■ The task
Output each entry verbatim. Leave the images out.

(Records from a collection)
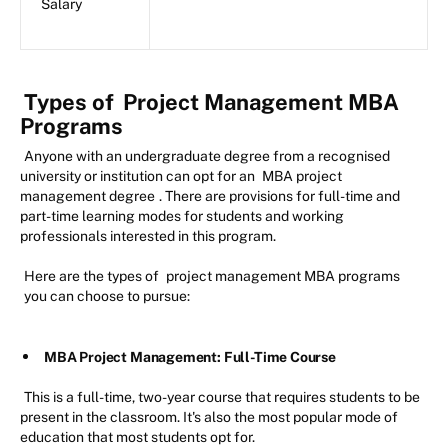
Salary
Types of
Project Management MBA
Programs
Anyone with an undergraduate degree from a recognised
university or institution can opt for an
MBA project
management degree
. There are provisions for full-time and
part-time learning modes for students and working
professionals interested in this program.
Here are the types of
project management MBA programs
you can choose to pursue:
MBA Project Management: Full-Time Course
This is a full-time, two-year course that requires students to be
present in the classroom. It's also the most popular mode of
education that most students opt for.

■ Your solution
Salary
Types of
Project Management MBA
Programs
Anyone with an undergraduate degree from a recognised
university or institution can opt for an
MBA project
management degree
. There are provisions for full-time and
part-time learning modes for students and working
professionals interested in this program.
Here are the types of
project management MBA programs
you can choose to pursue:
MBA Project Management: Full-Time Course
This is a full-time, two-year course that requires students to be
present in the classroom. It's also the most popular mode of
education that most students opt for.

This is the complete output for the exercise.